When selecting a business name, include in your market research. . .
- The response of potential customers to the potential name. Is it favorable? Is the name easily recognized?
- Other businesses or entities using that name or something similar.
Register Your Business Name
Be sure to protect your name by registering it. Trademark registration, achieved via the US Patent and Trademark Office, protects your name at the federal level. Learn how to register as an entity in your state by reviewing their requirements (see the “Look up your state” menu on sba.gov’s “Register your business“).
Your Website Domain Name
You will also need a presence on the internet. Selecting a domain name may affect your business name selection and vice versa. Find a domain name for your website that corresponds to the business name. Make sure no one is using a similar name or the same name with a different file extension. It should be fairly simple, catchy, obvious, easy to say out loud, and easy to remember. If a social media presence will be important for your product, check to make sure the domain name or a truncated version is available on social media platforms.
Doing Business As (DBA)
Depending on your business structure and local laws, if the name of your business is different from your name (or your partner’s name), you may need to file the name you are “doing business as.” Depending on where your business is located, you may file via a local or county clerk’s office or a state agency. The fee is around $100.
Resources on Business Names
Choosing a Name for Your Life Science Company, Product, or Service – By David Chapin, Forma Life Science Marketing, 2014. Includes a discussion of what to consider and eight steps that end with selecting a name.
The Ultimate Guide to Choosing a Business Domain Name – By Georgia McIntyre, Fundera, November 19, 2020.
DBA (Doing Business As): What is it, and how do I register? – Nerdwallet, 2022.
Tax ID Numbers
You will need a federal tax ID number and may need a state ID tax number. Taxes a business needs to consider include the following:
- Federal taxes: Employee income, employee social security, employee Medicare, excise, corporation income, and unemployment
- State taxes: Franchise, income, unemployment, sales use, and state disability
- Local taxes: Personal property, real estate
Federal Tax ID Number
Employer Identification Number (EIN): After registering your business, apply for an EIN, which is your federal tax ID and is needed to hire employees, open a bank account, and apply for business licenses and permits. It is free to apply and may be processed the same day or by the next business day. An EIN is required before an NIH award is issued. Instructions related to NIH proposals regarding the EIN are in item 6 of the SF424 (R&R) SBIR/STTR application guide (version D).

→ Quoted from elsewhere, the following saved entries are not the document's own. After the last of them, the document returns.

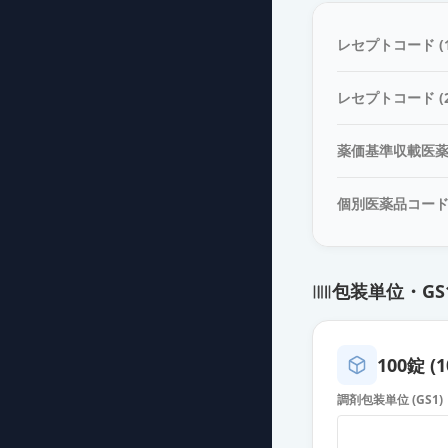
レボフロキサシン
薬価
24.70 円
レセプトコード (1
レボフロキサシ
レセプトコード (2
薬価
24.70 円
薬価基準収載医
レボフロキサシン
薬価
31.30 円
個別医薬品コー
レボフロキサシ
薬価
31.30 円
包装単位・GS
レボフロキサシン
薬価
31.30 円
100錠 (1
レボフロキサシン
調剤包装単位 (GS1)
薬価
31.30 円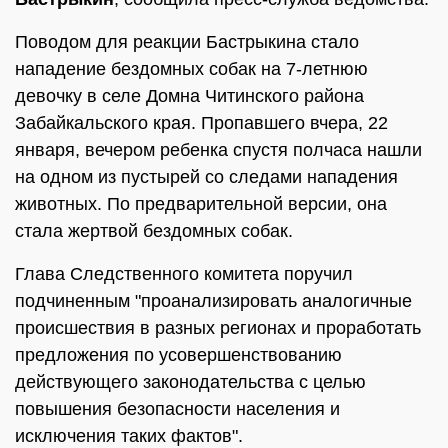
Поводом для реакции Бастрыкина стало
нападение бездомных собак на 7-летнюю
девочку в селе Домна Читинского района
Забайкальского края. Пропавшего вчера, 22
января, вечером ребенка спустя полчаса нашли
на одном из пустырей со следами нападения
животных. По предварительной версии, она
стала жертвой бездомных собак.
Глава Следственного комитета поручил
подчиненным "проанализировать аналогичные
происшествия в разных регионах и проработать
предложения по усовершенствованию
действующего законодательства с целью
повышения безопасности населения и
исключения таких фактов".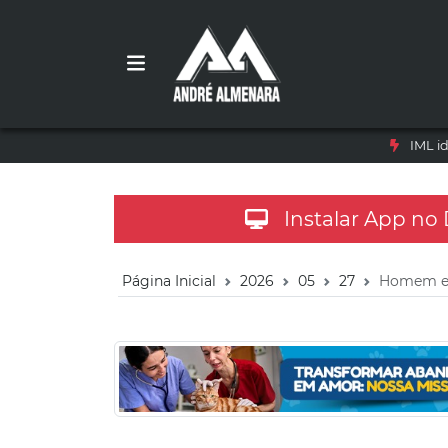
IML i
Instalar App no
Página Inicial
2026
05
27
Homem exe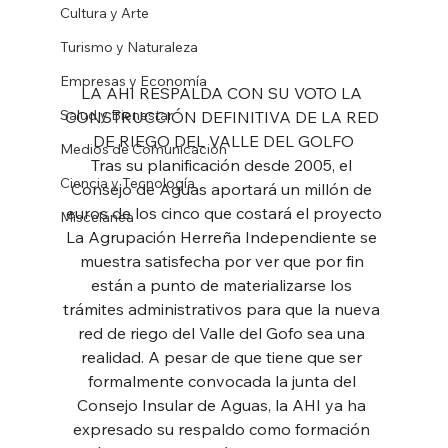
Cultura y Arte
Turismo y Naturaleza
Empresas y Economía
LA AHI RESPALDA CON SU VOTO LA 
Salud y Bienestar
CONSTRUCCIÓN DEFINITIVA DE LA RED 
DE RIEGO DEL VALLE DEL GOLFO
Medios de Comunicación
Tras su planificación desde 2005, el 
Ciencia y Tecnología
Consejo de Aguas aportará un millón de 
euros de los cinco que costará el proyecto
Miscelánea
La Agrupación Herreña Independiente se 
muestra satisfecha por ver que por fin 
están a punto de materializarse los 
trámites administrativos para que la nueva 
red de riego del Valle del Gofo sea una 
realidad. A pesar de que tiene que ser 
formalmente convocada la junta del 
Consejo Insular de Aguas, la AHI ya ha 
expresado su respaldo como formación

Screenshot of LLC EIN Application
State Tax ID Numbers
You will need a state tax ID number if your business is required to pay state taxes. Review your state’s income tax, employment tax, and worker’s compensation insurance laws for information. Steps vary by state, so check state government websites.
Resources for Other Requirements
Open account(s) when you are ready to spend or accept money as a business. First, get your federal employer identification number (EIN). You will need your business formation documents, ownership agreements, and business license. Include a merchant services account if you will accept credit card transactions.

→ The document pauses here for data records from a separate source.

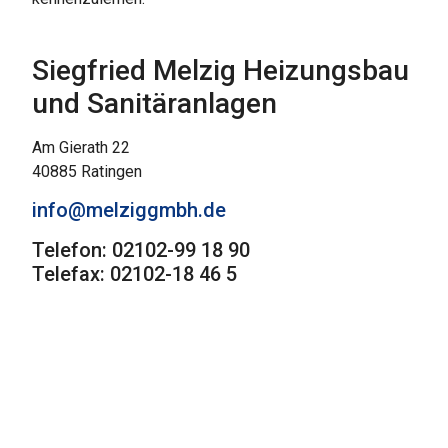
Siegfried Melzig Heizungsbau
und Sanitäranlagen
Am Gierath 22
40885 Ratingen
info@melziggmbh.de
Telefon: 02102-99 18 90
Telefax: 02102-18 46 5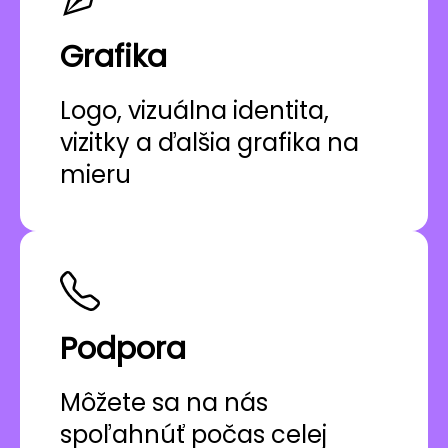
Grafika
Logo, vizuálna identita,
vizitky a ďalšia grafika na
mieru
Podpora
Môžete sa na nás
spoľahnúť počas celej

Business structure, such as being a limited liability company (LLC) or a corporation, provides limited protection of your personal property from lawsuits. To protect personal assets and to fully protect your business, you will need business insurance. View the SBA resource on business insurance to learn the types of insurance available and what each type covers to determine what insurance you need.
Other kinds of insurance that may also be relevant for a small business include property, liability (casualty) commercial auto, workers compensation, health insurance for yourself and employees, life and disability for key employees.